#### WHAT YOU WILL DO:
Look through the entries below for the string "februari", and copy each line where it is found.

(Data extracted from a collection)
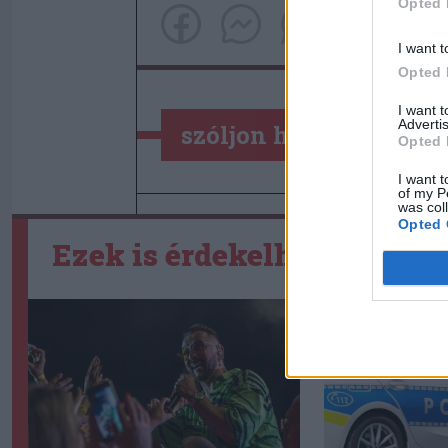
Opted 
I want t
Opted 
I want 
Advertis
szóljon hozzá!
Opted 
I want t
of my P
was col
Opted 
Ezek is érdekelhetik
* * *
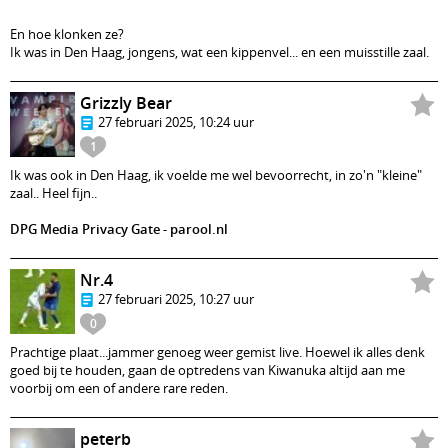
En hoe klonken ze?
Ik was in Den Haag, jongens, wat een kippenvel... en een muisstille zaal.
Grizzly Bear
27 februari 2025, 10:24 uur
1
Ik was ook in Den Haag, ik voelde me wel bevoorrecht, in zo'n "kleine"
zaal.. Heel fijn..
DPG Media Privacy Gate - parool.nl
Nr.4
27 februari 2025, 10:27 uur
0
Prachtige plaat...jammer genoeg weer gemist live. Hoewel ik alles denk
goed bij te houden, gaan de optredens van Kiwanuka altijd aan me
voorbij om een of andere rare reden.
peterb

#### SOLVED PROBLEM:
27 februari 2025, 10:24 uur
27 februari 2025, 10:27 uur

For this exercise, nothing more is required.